### What the task asks
Every line of the entries below from the one containing "It promised seamless" to the one containing "ams burned by", both ends included, must be written out exactly. No other line belongs in the answer.

### Entries supplied
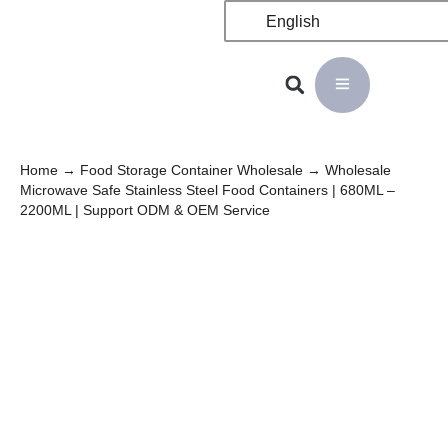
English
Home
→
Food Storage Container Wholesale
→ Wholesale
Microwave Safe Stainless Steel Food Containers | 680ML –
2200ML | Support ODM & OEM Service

--

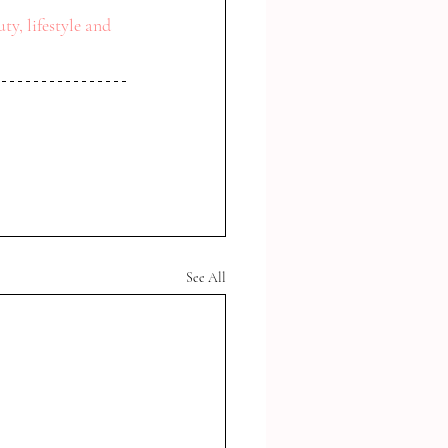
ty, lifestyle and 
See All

==

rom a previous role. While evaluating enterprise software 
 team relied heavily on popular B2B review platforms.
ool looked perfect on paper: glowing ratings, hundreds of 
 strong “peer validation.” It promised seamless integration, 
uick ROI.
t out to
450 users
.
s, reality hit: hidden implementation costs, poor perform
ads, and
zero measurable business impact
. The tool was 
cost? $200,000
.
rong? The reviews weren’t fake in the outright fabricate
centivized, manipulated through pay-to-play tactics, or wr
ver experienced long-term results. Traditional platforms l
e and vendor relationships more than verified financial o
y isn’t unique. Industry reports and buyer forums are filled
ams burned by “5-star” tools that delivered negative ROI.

### Result of the task
 strong “peer validation.” It promised seamless integration, 
uick ROI.
t out to
450 users
.
s, reality hit: hidden implementation costs, poor perform
ads, and
zero measurable business impact
. The tool was 
cost? $200,000
.
rong? The reviews weren’t fake in the outright fabricate
centivized, manipulated through pay-to-play tactics, or wr
ver experienced long-term results. Traditional platforms l
e and vendor relationships more than verified financial o
y isn’t unique. Industry reports and buyer forums are filled
ams burned by “5-star” tools that delivered negative ROI.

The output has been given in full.